声を長く、時には短く、息の流れと共に残心を取り、次に備える。
自らの呼吸を見つめ、いかに持続することが出来るか?難しい課題である。
また、この課題は声楽をする私にとって重要な私への問いかけである。
音大卒業後、オペラアリアコンサートやオペレッタ等でオーケストラとの共演をしてきた。
10代の頃からトレーニングが始まり、体の使い方、在り方など長年の経験により独自の発声メソットを開発してきた。
途中家庭事情により、演奏活動を中断する運びとなったが、60才より再開、65才を目前の今、剣道との出会いにより、全く新しい道程へと歩み始めた。

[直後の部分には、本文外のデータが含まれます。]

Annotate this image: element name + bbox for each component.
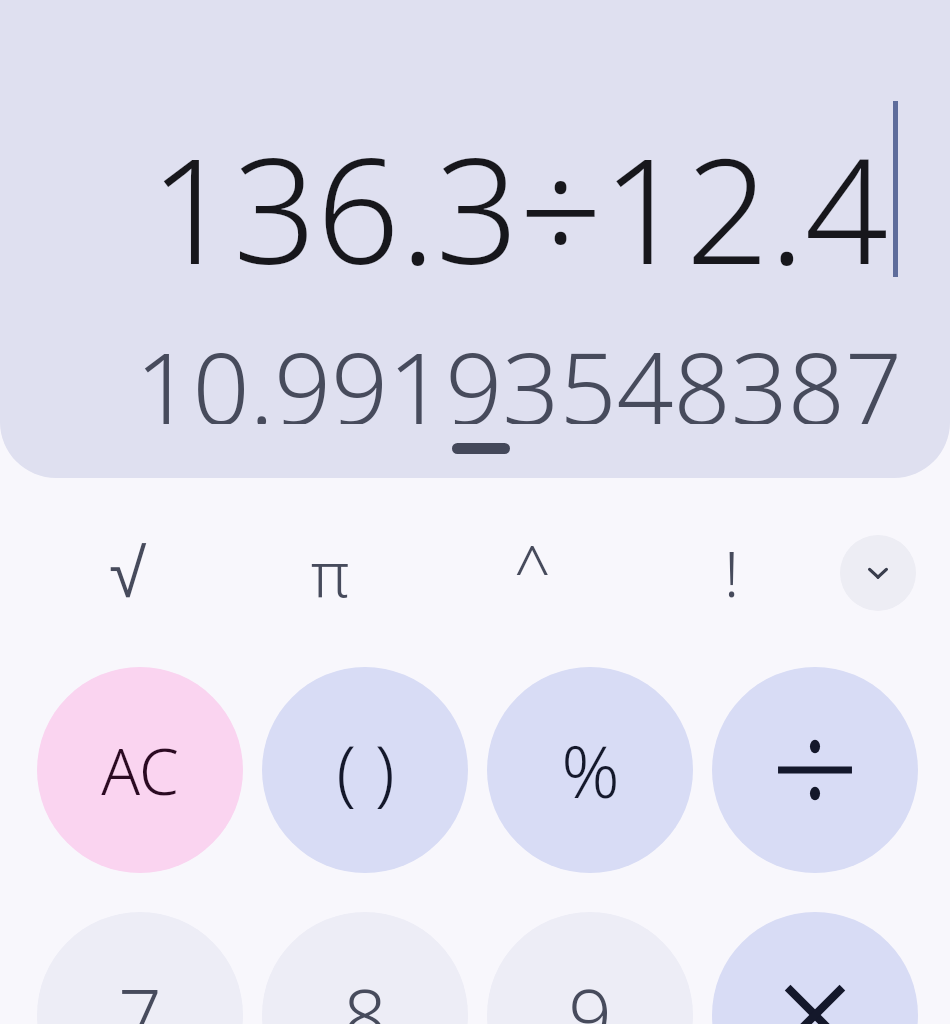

自らへの課題に、剣道によって直面させていただいている。喜びを感じる。
演奏会がちかくなると、声が出にくくなってしまう。歌いにくくなり、あせってしまう。
背に力が入り、喉が硬くなり、身体にやさしく通っていてくれたはずの息が、思うように廻ってくれなくなる。
声楽家は身体が楽器!
悪夢のような状態になる。静かな呼吸!
それがどこかに行ってしまう!
中心線を見失ってしまう!
”自らの息を感じ、呼吸を見つめる”
身体の循環によい血液の流れが活性化する深い呼吸を・・・・。
剣道での日々真剣に、忍耐強く、一人一人の子ども達への目線をあわせ、中心線を取る練習の指導に立ち向かう先生方の姿、精神性の高さのすばらしさに心うたれます。
自分の生き方を方向付ける大きな鍵に出会った。
毎日の生活のなかに全てがあり、全てが生まれる。
練習を重ねよう・・・。より深い静かな呼吸を!
輝いた自分らしい人生を!
深みのある輝ける歌声を!
自らへの問いかけから、自らへの答へと求め続けよう・・・・・。
精魂をこめたご指導に感謝いたします。